CLIAI Agents

AI Agents

Use the CLI when an AI agent creates a report, runbook, OpenAPI spec, or review artifact that should be shared as a private internal page.

The pattern is simple:

  1. The agent writes a local .html, .md, .yaml, or .json file.
  2. You save a personal API token once with internalpage auth login.
  3. The agent runs @internalpage/cli without seeing the raw token.
  4. internalpage returns a private viewer URL for the workspace.
  5. Future runs update the same page ID instead of creating a new link.

Token setup

Create a personal API token in your workspace settings, then save it once before asking the agent to publish files.

npx @internalpage/cli auth login

The CLI stores the token in the OS config directory and reuses it for later commands. This is the easiest setup for local AI coding agents because the prompt can mention only npx @internalpage/cli pages ..., not the token.

For non-interactive setup, pass the token on stdin so it does not appear in shell history.

printf '%s' "$IP_TOKEN" | npx @internalpage/cli auth login --token-stdin

Use a direct IP_TOKEN=... environment variable for CI jobs or short-lived one-off shells. IP_TOKEN overrides the saved token.

Publish a generated file

Ask the agent to write the artifact to disk first, then publish that file.

npx @internalpage/cli pages create ./agent-report.md \
  --slug agent-report \
  --description "AI-generated release review"

The command prints the page ID, slug, and viewer URL. Save the page ID if the agent should update the same page later.

Update the same page

Use pages update after the first successful publish. This keeps the private viewer URL stable while replacing the source content.

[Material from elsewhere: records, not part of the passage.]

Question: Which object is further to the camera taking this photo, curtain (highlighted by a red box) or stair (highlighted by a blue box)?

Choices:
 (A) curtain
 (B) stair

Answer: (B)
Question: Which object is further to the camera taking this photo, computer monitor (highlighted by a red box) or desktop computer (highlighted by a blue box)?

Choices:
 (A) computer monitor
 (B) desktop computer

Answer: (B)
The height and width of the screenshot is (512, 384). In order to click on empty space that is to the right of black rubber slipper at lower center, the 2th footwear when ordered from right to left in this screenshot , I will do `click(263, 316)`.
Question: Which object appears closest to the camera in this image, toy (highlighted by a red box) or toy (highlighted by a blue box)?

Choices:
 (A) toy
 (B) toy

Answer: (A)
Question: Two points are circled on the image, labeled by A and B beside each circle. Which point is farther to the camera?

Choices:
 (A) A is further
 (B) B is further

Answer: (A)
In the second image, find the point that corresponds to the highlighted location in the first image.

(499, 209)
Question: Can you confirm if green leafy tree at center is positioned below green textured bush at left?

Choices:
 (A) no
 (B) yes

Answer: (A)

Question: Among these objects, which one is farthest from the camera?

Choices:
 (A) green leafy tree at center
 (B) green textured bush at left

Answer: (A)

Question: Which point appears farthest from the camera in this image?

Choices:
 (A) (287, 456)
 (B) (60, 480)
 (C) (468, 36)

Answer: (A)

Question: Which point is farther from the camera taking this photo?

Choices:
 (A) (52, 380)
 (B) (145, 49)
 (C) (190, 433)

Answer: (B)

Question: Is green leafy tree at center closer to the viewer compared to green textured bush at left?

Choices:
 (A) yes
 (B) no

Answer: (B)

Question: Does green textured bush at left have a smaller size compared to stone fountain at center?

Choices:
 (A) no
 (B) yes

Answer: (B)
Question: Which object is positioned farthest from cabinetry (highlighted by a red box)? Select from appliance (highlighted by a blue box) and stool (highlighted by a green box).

npx @internalpage/cli pages update pg_xxx ./agent-report.md

You can also pass the viewer URL instead of the page ID:

npx @internalpage/cli pages update https://view.internalpage.com/w/acme/p/agent-report ./agent-report.md

Read before editing

When the agent needs to revise an existing page, read the current source into a local file first.

npx @internalpage/cli pages read pg_xxx --output current-report.md

Then let the agent edit current-report.md and run pages update.

Prompt pattern

Give the agent a narrow publishing contract:

Write the final report to ./agent-report.md.
Do not include secrets or private credentials in the file.
Publish it with:
npx @internalpage/cli pages update pg_xxx ./agent-report.md
Return the internalpage viewer URL.

Before giving this prompt, run npx @internalpage/cli auth login once in the same user environment. For a first run, use pages create and ask the agent to report the returned page ID so future runs can call pages update.

Agent instructions

For recurring use, add a short instruction block to your agent project config, such as AGENTS.md, CLAUDE.md, or Cursor rules. Keep the instruction focused on the CLI contract, not on raw credentials.

When publishing generated reports, docs, specs, or review artifacts:
 
- Write the final artifact to a local file first.
- Run `npx @internalpage/cli auth status` before publishing.
- If auth is missing, ask the user to run `npx @internalpage/cli auth login`.
- Create a new page with `npx @internalpage/cli pages create <file> --slug <slug>`.
- Save and report the returned page ID and viewer URL.
- Update an existing page with `npx @internalpage/cli pages update <page-id> <file>`.
- Use page IDs as the canonical update target.
- Never include API tokens in prompts, generated files, command examples, or logs.

For Codex, put this in the repository AGENTS.md. For Claude Code, put it in CLAUDE.md. For Cursor, put it in a project rule. The same snippet works across agents because it only depends on the public CLI.

Guardrails

  • Use personal API tokens, not shared workspace tokens.
  • Save the token once with auth login for local agents.
  • Keep IP_TOKEN in CI secrets or short-lived shell environments only.
  • Prefer pages update for recurring reports so shared links do not change.
  • Use workspace visibility for broad internal artifacts.
  • Review generated content before publishing if it may include customer data, credentials, or unreleased information.